One of the worst things that can happen in mission-critical production environments is loss of data and another is downtime. For a search service that provides end users with easy access to data using natural language, downtime would mean complete halt for those parts of your organization. Even worse if the search service is fueling your online business, it interrupts your customer access and end user experience.
That is why we designed multiple options of backup and disaster recovery for your data served via Cloudera Search, a fully integrated search service fueled by Apache Solr. This blog will highlight these options that come out of the box with our platform.
HDFS to HDFS
If you have the raw data in HDFS (which most do, and which you should!), the most straightforward way to have a hot-warm disaster recovery setup is to use our Backup and Disaster Recovery tool. It allows you to set up regular incremental updates between two clusters. You then have the option of using MapReduce Indexer or Spark Indexer to regularly index the raw data in your recovery cluster and append to a running Solr service in that same recovery cluster. This way you can easily switch over from one Solr service to the backup Solr service if you experience downtime in the original cluster.

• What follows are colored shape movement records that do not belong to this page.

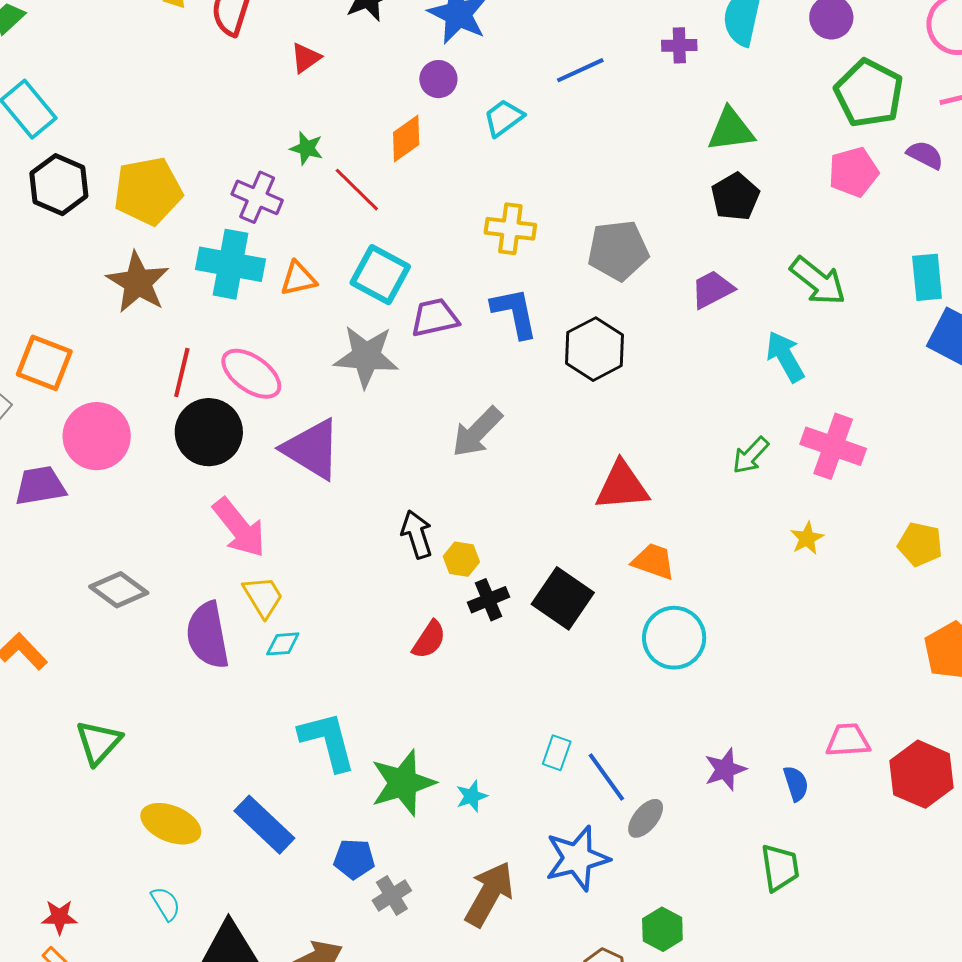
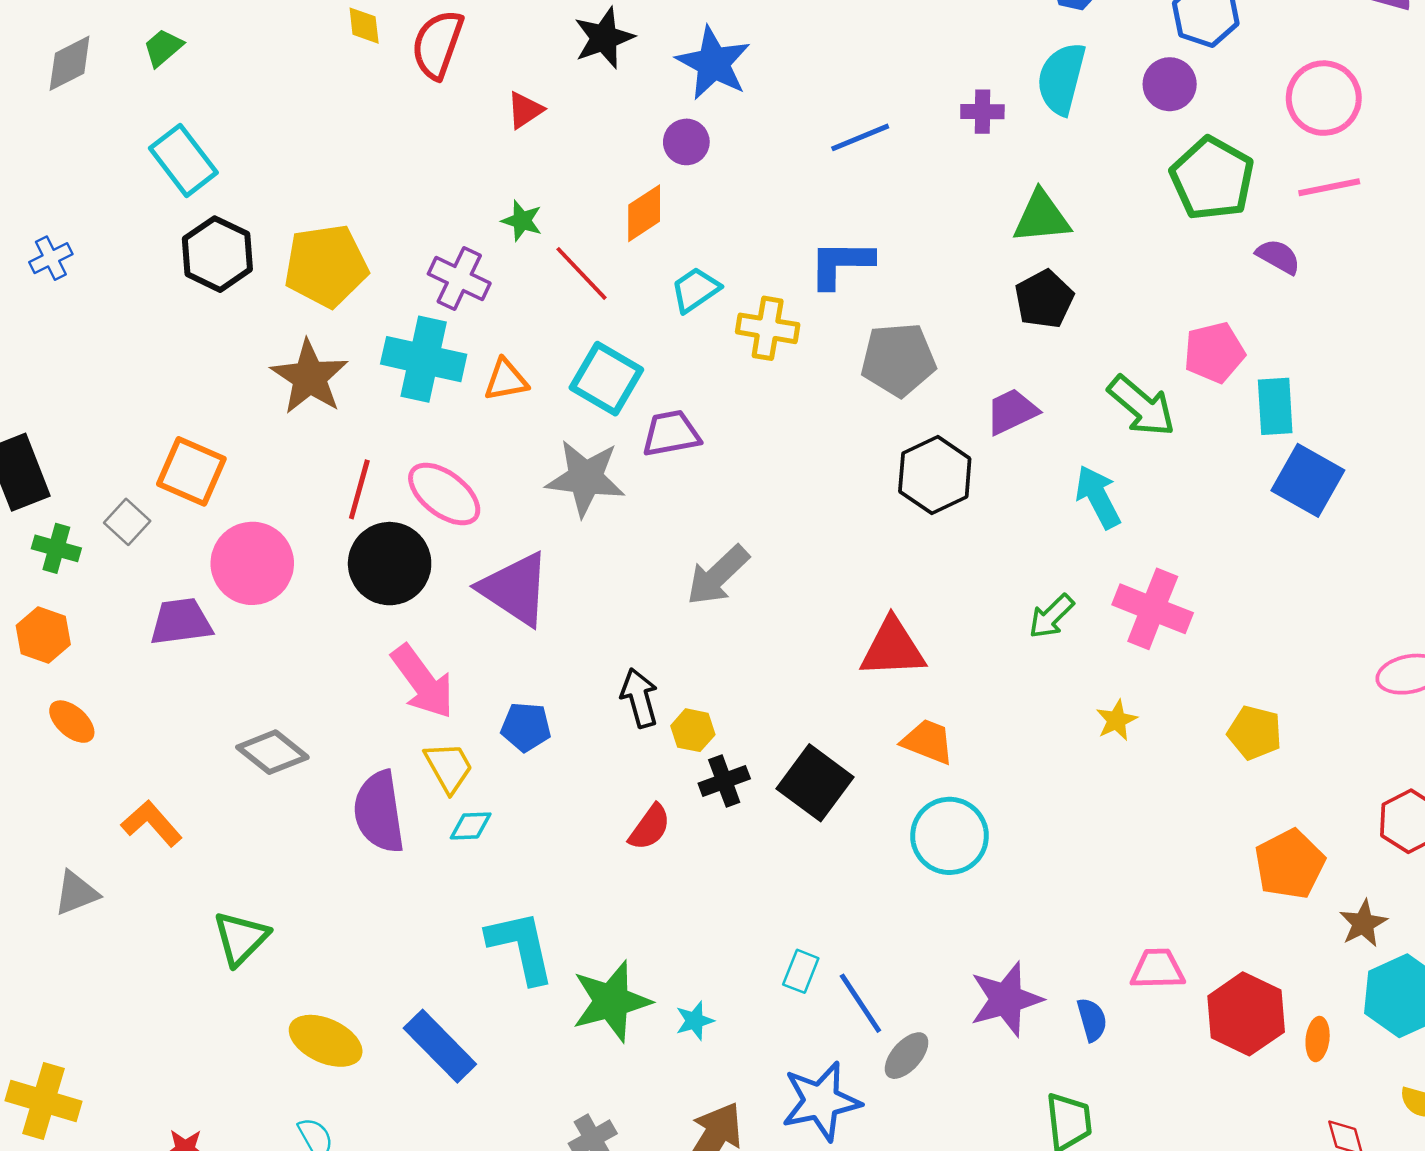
cyan trapezoid: (504, 118) -> (695, 290), moved
pink pentagon: (853, 172) -> (1214, 352), moved
blue L-shape: (515, 313) -> (841, 264), moved, turned -80
black hexagon: (595, 349) -> (935, 475), moved
purple star: (725, 769) -> (1006, 999), size x1.4
blue pentagon: (354, 859) -> (526, 727), moved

The lag would be depending on the network between the clusters and how frequent you transfer data between the clusters. To some extent it would also depend on how long time you need (i.e. how much resources you have available) to complete the MapReduce or Spark indexing workload and append it (using the Cloudera Search GoLive feature) into Solr active indexes on the recovery site.

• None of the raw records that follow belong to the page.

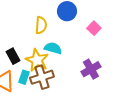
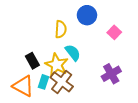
cyan semicircle: (53, 48) -> (73, 53), turned 36
brown cross: (42, 77) -> (62, 82), turned -35

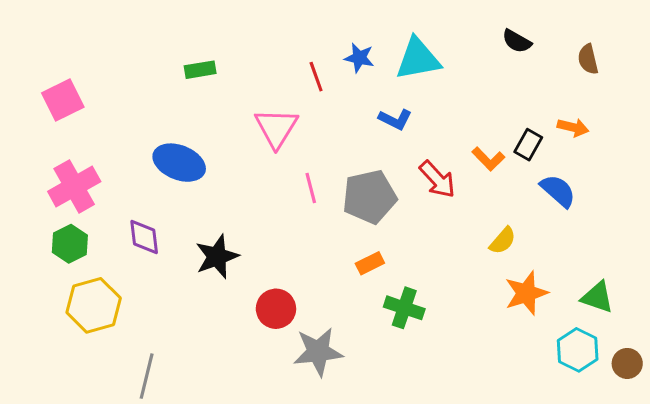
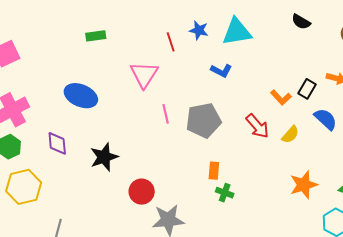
red arrow: (437, 179) -> (257, 126), moved
yellow semicircle: (503, 241) -> (290, 135), moved
orange rectangle: (370, 263) -> (214, 171), moved, turned -60
green cross: (404, 308) -> (225, 193), size x0.7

Illustration 1. A File A is stored in HDFS. Regular backups of files can be scheduled through Cloudera BDR to be stored in a recovery cluster. On both clusters Solr, MapReduce or Spark can index new files and append new indexed data to existing actively served indexes in the Solr services of each cluster.
HBase to HBase
If your data is suited to be stored in HBase and you also want that data searchable, our out of the box integration between Solr and HBase makes that possible – both in batch and in real time.
From a DR perspective HBase has excellent capability already to replicate events to a recovery cluster. Nothing prevents you from also having a Cloudera Search service on that cluster as well, consuming the updates and writes to the recovery HBase instance and indexing them in real time on the recovery cluster.

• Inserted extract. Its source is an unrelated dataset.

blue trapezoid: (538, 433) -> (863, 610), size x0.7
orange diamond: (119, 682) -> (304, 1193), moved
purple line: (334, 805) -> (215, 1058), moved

The lag would be depending on the network between the two HBase clusters.
Illustration 2. An event A written to HBase will be replicated to an HBase disaster recovery cluster. This is the same event as the same-cluster Solr service is listening to and indexing in real time, if using the Cloudera Search integration. Similarly a Solr service on the recovery cluster can listen to the HBase disaster recovery cluster and index its replication events.
Index Backup Feature
As described in a previous blog post we have also provided a way to backup index files. Using the index backup tool you can copy your index files in a very efficient and memory-optimized way to a different location. For instance S3 or ADLS, but in the disaster and recovery case perhaps more likely to another HDFS cluster – your recovery cluster. When needed you can then load the indexes back into a Cloudera Search service hosted on your recovery site. Ready to be used by your end-user applications as soon as the index files have finished loading into Solr.
The backup operation is based on Solr’s snapshot capability. It allows to capture a snapshot of a consistent state of index data for an index in Solr. Using Hadoop DistCp to copy the index and associated metadata to elsewhere. Where elsewhere could be a different location in HDFS, same or different cluster, or a cloud object store (e.g. S3).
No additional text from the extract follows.